# Convert root files to parquet

This notebook demonstrates how to convert root files to the parquet dataformat.
For this notebook you will need to connect to the `k8s` spark cluster and enable the options:
- `spark.dynamicAllocation.maxExecutors`: `100`
- `spark.driver.memory`: `6g`
- `spark.jars`: `laurelin-1.0.0.jar,log4j-api-2.13.0.jar,log4j-core-2.13.0.jar`
- `spark.kubernetes.container.image`: `gitlab-registry.cern.ch/db/spark-service/docker-registry/swan:laurelin`
- `spark.kubernetes.container.image.pullPolicy`: `Always`
- `spark.driver.extraClassPath`: `./laurelin-1.0.0.jar,./log4j-api-2.13.0.jar,./log4j-core-2.13.0.jar`
- Select the "Include MemoryIntensive options"

After running this notebook, the output will be written to the `/hdfs` user directory the user has permission to use.
For example, I have written to my user directory on the `analytix` cluster (`/hdfs/analytix.cern.ch/dntaylor`).
After running this conversion, you can use the `analytix` cluster to run your spark jobs on the parquet datafiles,
which is faster than running over the `root` dataformat using the `k8s` cluster.

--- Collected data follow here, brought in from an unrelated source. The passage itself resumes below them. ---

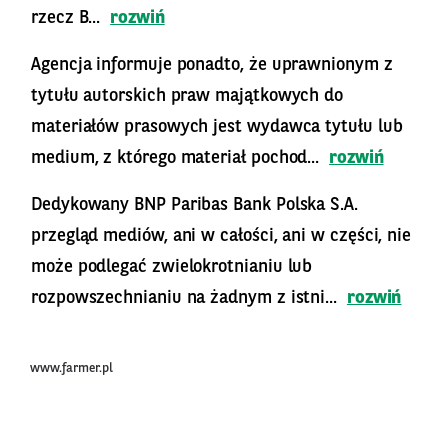
rzecz B...
rozwiń
Agencja informuje ponadto, że uprawnionym z
tytułu autorskich praw majątkowych do
materiałów prasowych jest wydawca tytułu lub
medium, z którego materiał pochod...
rozwiń
Dedykowany BNP Paribas Bank Polska S.A.
przegląd mediów, ani w całości, ani w części, nie
może podlegać zwielokrotnianiu lub
rozpowszechnianiu na żadnym z istni...
rozwiń
www.farmer.pl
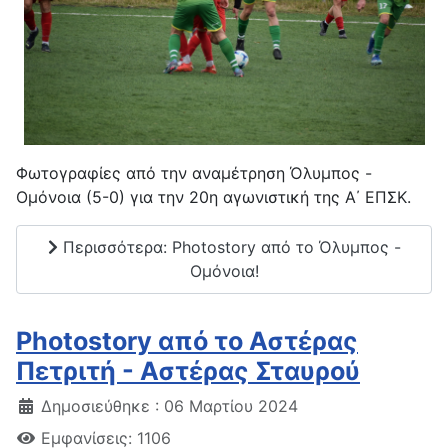
Φωτογραφίες από την αναμέτρηση Όλυμπος -
Oμόνοια (5-0) για την 20η αγωνιστική της Α΄ ΕΠΣΚ.
Περισσότερα: Photostory από το Όλυμπος -
Ομόνοια!
Photostory από το Αστέρας
Πετριτή - Αστέρας Σταυρού
Δημοσιεύθηκε : 06 Μαρτίου 2024
Εμφανίσεις: 1106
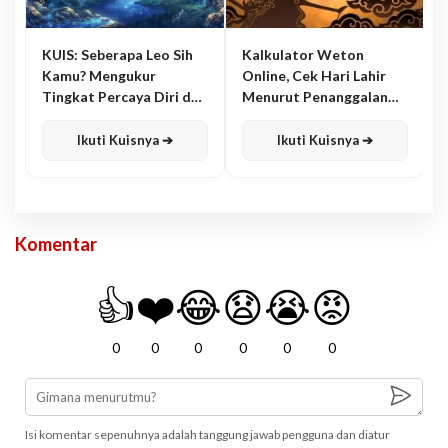
KUIS: Seberapa Leo Sih
Kalkulator Weton
Kamu? Mengukur
Online, Cek Hari Lahir
Tingkat Percaya Diri dan
Menurut Penanggalan
Karisma
Jawa
Ikuti Kuisnya ➔
Ikuti Kuisnya ➔
Komentar
👍
❤️
😂
😧
😭
😡
0
0
0
0
0
0
Isi komentar sepenuhnya adalah tanggung jawab pengguna dan diatur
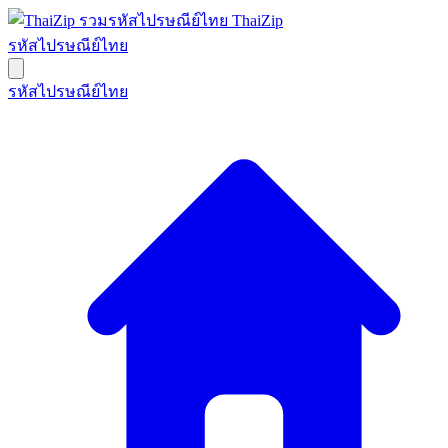
ThaiZip
รหัสไปรษณีย์ไทย
รหัสไปรษณีย์ไทย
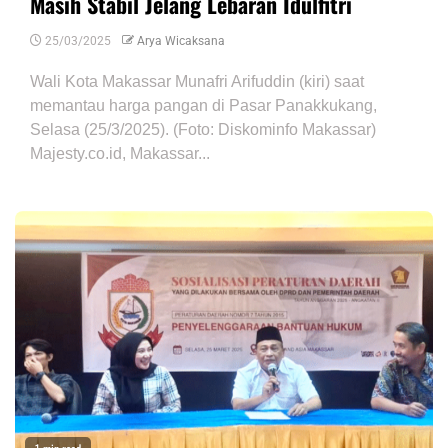
Masih Stabil Jelang Lebaran Idulfitri
25/03/2025
Arya Wicaksana
Wali Kota Makassar Munafri Arifuddin (kiri) saat
memantau harga pangan di Pasar Panakkukang,
Selasa (25/3/2025). (Foto: Diskominfo Makassar)
Majesty.co.id, Makassar...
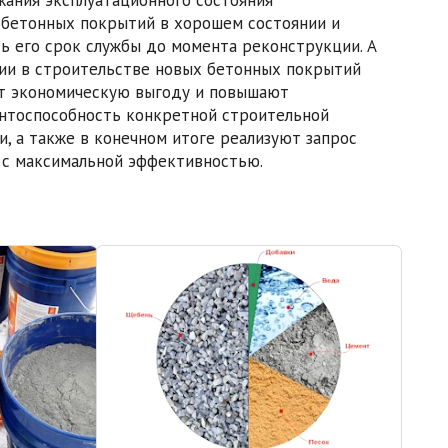
бетонных покрытий в хорошем состоянии и
ь его срок службы до момента реконструкции. А
ии в строительстве новых бетонных покрытий
т экономическую выгоду и повышают
нтоспособность конкретной строительной
и, а также в конечном итоге реализуют запрос
 с максимальной эффективностью.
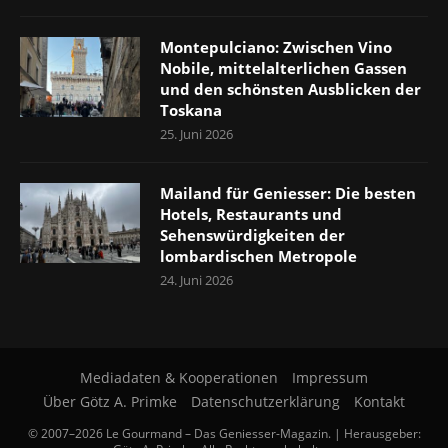
Montepulciano: Zwischen Vino
Nobile, mittelalterlichen Gassen
und den schönsten Ausblicken der
Toskana
25. Juni 2026
Mailand für Geniesser: Die besten
Hotels, Restaurants und
Sehenswürdigkeiten der
lombardischen Metropole
24. Juni 2026
Mediadaten & Kooperationen
Impressum
Über Götz A. Primke
Datenschutzerklärung
Kontakt
© 2007–2026 Le Gourmand – Das Geniesser-Magazin. | Herausgeber:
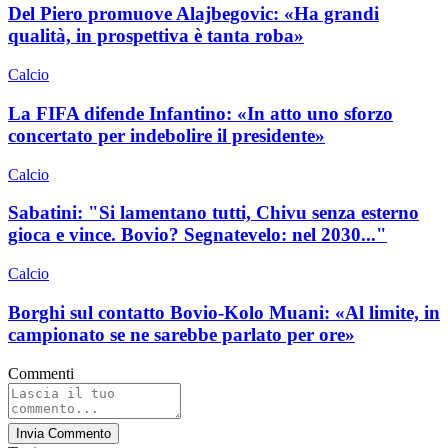
Del Piero promuove Alajbegovic: «Ha grandi
qualità, in prospettiva è tanta roba»
Calcio
La FIFA difende Infantino: «In atto uno sforzo
concertato per indebolire il presidente»
Calcio
Sabatini: "Si lamentano tutti, Chivu senza esterno
gioca e vince. Bovio? Segnatevelo: nel 2030..."
Calcio
Borghi sul contatto Bovio-Kolo Muani: «Al limite, in
campionato se ne sarebbe parlato per ore»
Commenti
Invia Commento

Before initializing the spark instance, run the following cell.

In [1]:
# spark.jars.packages doesnt work with Spark 2.4 with kubernetes
!wget -N https://repo1.maven.org/maven2/edu/vanderbilt/accre/laurelin/1.0.0/laurelin-1.0.0.jar && \
wget -N https://repo1.maven.org/maven2/org/apache/logging/log4j/log4j-api/2.13.0/log4j-api-2.13.0.jar && \
wget -N https://repo1.maven.org/maven2/org/apache/logging/log4j/log4j-core/2.13.0/log4j-core-2.13.0.jar

--2020-02-26 18:04:55--  https://repo1.maven.org/maven2/edu/vanderbilt/accre/laurelin/1.0.0/laurelin-1.0.0.jar
Resolving repo1.maven.org (repo1.maven.org)... 151.101.112.209
Connecting to repo1.maven.org (repo1.maven.org)|151.101.112.209|:443... connected.
HTTP request sent, awaiting response... 200 OK
Length: 1708408 (1.6M) [application/java-archive]
Server file no newer than local file ‘laurelin-1.0.0.jar’ -- not retrieving.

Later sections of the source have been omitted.